I've been writing for a while about the state of Phoenix.PM. This is the latest chapter. I wanted to give a talk on new stuff in Perl 5.10 as well as just have a general meeting. Some back story is near the end.
At one point, we had a lot of people just getting into Perl, people who were doing fun stuff with Perl on their own; people interested in what was going on in the community and in any techie Perl stuff even if they couldn't use it themselves; people who saw whole Perl careers ahead of themselves.
Then we stopped getting new Perl programmers, except for a light trickle. Then we only had people who wanted techniques they could apply to their daily work, which was mostly them being in over their heads trying to do some work in Perl or else accomplished Perl programmers doing uninteresting maintenance work who don't program for fun; now, thanks to my bumbling mismanagement, all that's left of the group is three guys that don't even actively use Perl and never really did that much anyway plus one who does actually work in it.

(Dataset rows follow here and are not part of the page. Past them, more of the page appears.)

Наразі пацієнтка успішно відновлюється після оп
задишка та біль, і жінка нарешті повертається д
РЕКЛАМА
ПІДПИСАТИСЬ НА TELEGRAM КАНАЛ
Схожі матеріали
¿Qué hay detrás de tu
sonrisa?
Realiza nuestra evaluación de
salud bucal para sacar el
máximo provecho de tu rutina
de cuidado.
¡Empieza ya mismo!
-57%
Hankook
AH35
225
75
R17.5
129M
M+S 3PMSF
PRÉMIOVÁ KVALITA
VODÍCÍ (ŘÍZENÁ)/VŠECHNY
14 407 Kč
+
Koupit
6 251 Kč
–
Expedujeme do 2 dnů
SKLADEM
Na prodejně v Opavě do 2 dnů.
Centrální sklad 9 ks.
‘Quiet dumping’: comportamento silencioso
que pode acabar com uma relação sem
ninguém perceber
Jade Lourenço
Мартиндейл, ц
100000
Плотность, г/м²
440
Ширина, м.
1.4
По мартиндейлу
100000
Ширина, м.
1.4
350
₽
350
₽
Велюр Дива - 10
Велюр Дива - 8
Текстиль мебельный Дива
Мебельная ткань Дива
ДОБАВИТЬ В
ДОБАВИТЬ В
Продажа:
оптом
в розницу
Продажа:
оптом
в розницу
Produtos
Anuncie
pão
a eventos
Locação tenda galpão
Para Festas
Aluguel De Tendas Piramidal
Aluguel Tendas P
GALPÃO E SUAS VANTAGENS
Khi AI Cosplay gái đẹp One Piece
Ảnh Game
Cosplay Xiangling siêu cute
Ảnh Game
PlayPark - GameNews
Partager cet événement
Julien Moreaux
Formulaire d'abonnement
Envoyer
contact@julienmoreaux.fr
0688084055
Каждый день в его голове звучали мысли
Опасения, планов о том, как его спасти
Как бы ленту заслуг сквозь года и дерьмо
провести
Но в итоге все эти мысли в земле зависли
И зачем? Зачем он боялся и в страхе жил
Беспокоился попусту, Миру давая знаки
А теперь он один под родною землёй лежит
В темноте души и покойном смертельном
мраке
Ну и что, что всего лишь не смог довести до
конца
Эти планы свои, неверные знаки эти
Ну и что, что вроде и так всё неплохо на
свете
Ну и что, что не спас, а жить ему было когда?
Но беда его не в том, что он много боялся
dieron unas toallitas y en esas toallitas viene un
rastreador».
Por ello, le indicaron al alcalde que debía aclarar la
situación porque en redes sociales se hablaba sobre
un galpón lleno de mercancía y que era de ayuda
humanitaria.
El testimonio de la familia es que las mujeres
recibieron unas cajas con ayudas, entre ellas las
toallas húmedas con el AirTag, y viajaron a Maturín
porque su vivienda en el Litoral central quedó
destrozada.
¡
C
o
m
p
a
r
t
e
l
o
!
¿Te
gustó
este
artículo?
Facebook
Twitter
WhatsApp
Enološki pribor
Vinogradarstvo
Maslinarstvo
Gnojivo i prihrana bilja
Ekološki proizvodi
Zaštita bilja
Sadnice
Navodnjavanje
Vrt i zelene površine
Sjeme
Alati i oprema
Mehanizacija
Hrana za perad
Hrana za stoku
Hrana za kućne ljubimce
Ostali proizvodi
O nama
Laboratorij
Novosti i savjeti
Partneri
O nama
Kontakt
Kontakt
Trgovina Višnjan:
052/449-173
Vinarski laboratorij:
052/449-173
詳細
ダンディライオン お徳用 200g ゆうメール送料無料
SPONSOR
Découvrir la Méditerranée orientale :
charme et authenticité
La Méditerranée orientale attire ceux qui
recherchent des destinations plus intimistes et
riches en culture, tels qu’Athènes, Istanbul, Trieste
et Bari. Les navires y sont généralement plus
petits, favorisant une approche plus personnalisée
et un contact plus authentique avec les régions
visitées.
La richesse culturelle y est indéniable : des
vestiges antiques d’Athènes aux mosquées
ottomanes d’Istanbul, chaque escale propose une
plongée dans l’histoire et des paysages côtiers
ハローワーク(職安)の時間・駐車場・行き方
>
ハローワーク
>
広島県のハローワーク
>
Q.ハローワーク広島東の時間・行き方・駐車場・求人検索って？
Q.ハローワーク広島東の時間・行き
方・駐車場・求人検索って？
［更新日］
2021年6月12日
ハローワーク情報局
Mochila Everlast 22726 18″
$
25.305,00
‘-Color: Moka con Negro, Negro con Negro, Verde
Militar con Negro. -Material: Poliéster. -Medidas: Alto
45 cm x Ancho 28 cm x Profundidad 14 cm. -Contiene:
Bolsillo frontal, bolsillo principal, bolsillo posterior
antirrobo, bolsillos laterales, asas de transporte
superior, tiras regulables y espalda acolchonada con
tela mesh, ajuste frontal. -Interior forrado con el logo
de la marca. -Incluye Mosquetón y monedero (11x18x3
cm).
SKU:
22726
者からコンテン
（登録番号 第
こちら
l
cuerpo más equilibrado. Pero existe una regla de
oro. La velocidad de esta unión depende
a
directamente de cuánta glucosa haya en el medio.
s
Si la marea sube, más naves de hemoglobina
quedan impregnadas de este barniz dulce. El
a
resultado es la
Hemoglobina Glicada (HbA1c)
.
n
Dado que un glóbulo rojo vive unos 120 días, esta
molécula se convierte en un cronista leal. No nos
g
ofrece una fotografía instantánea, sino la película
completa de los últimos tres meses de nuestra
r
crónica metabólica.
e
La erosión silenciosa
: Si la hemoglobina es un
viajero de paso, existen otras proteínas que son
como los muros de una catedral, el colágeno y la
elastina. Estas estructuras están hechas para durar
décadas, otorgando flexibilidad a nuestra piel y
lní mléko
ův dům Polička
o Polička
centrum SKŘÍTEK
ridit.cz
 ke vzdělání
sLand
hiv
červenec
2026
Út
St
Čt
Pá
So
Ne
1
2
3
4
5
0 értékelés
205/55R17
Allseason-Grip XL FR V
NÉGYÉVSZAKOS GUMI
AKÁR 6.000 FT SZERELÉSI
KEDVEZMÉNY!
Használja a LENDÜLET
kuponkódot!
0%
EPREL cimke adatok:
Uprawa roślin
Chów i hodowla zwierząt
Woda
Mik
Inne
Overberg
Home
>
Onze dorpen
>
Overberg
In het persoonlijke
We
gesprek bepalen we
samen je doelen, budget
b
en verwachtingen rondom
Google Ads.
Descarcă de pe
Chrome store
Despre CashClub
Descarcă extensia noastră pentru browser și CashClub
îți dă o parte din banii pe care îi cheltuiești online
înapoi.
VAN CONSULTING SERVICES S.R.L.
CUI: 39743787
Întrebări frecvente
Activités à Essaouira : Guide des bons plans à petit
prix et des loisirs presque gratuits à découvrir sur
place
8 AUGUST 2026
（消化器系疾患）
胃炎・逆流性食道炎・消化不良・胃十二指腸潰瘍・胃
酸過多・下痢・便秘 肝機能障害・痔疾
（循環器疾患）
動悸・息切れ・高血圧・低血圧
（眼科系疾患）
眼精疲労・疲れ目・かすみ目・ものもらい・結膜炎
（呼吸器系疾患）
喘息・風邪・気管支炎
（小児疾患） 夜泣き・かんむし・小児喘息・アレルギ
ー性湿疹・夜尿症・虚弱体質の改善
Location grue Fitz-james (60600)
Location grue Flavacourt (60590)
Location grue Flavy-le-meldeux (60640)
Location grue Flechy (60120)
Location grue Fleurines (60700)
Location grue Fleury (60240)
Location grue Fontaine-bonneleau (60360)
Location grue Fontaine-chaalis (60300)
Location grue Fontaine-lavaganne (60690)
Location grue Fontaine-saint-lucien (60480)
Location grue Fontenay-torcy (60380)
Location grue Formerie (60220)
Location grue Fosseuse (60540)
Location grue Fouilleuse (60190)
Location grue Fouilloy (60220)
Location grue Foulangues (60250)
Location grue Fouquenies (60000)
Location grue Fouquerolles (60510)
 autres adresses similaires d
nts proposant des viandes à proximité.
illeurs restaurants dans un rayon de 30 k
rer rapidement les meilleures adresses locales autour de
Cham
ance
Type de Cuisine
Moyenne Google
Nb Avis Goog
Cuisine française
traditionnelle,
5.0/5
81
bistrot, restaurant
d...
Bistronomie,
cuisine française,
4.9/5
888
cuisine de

Granted, I didn't give much notice and it's the holiday season, but I actually caved and offered to give a presentation.
The current state isn't all my fault; a lot of Perl programmers were lost to C++ and whatnot when things got tight and the older, more stodgy industries were all that were left. When Python broke, a lot of Perl programmers decided that it suited their personality better, and they really wanted a break away from all of the not-so-clean they had been working on. A chance to write new code, from scratch, in a language whose culture valued cleanliness more than Perl's was a welcome change for them. Then PHP broke, and the snotty little brats that didn't think they should ever have to learn anything, just call routines from a library (nevermind algorithms, complexity management, security, or any of that), all pissed off and stopped coming to Phoenix.PM looking all glassy eyed all the complex (OMG!) things people were doing in Perl. Then Ruby struck, and their culture was filled with a hackish spirit that valued neat APIs, cool tricks, minimalistic design, and above all else, fun, something that we who had been doing predominately maintenance work in Perl for all too long could definitely appreciate.
So all we had left was Perl programmers who, for whatever reason, didn't defect from maintenance work in Perl, and some stragglers who attend meetings for reasons entirely unrelated to the content of the presentations or the Perl theme -- two of the three just attend a lot of technical meetings for technologies they don't actually use or use very, very little.
I tried a few things -- I wanted to virtualize the meetings, so that Perl programmers who were too busy to come to meetings or even post on the list could more easily keep in touch with each other and what other Perl programmers in Phoenix were doing, thinking that people would blog about stuff at work, their own take on technology, what they were doing, or even how their family was. Nope. Two people of the hundreds on the list had a blog and one I dug up Googling. He asked me to remove the reference to it as it was entirely off topic to programming. I ruffled a lot of feathers trying to get this idea to fly and in the end only alienated people more.
So I decided to have laser tag meetings, or try to get people out to ski, or just do something social. Again, no show.
In retrospect, the only meetings that would have gotten attendees would have been variations on "how to do small scale projects in Perl without learning very much at all" or "ways to more rapidly diagnose and troubleshoot problems in large hairy Perl programs and avoid having to do so in the future". In fact, I did one or two of those on subconscious instinct, and sure enough, that's what got people out.
Brock (Awwaiid) left town and left it to me. Being one of very few presenters, and presenting frequently, I've been a sort of second in command who assumed pumpkin by default. Towards the end, I was sick to death of only Brock and I giving the presentations. I like making little presentations, but it had turned into the Brock and Scott hour. So when Brock left, I started trying these various things to reinvent the group as something other than me sitting there talking to a small group of people, most of them who wouldn't be back because they didn't get anything they saw as immediately applicable to their work programming from the meeting.
No offense to the people that said they could make it; it's good that you wanted to come hang out with me and each other. But, from my point of view, not even the maintenance programmers
By the way, I'm not trying to convince anyone that Perl is dead; Phoenix is a special case. People here are apathetic and distant in general; anyone passionate about programming would be sorely tempted to move to silicon valley, Boston, or anywhere else, and those here that do have person interest all seem to be interested in moving somewhere else. Unless all you need to live is McDonalds, Home Depo, and so on, Phoenix is not for you.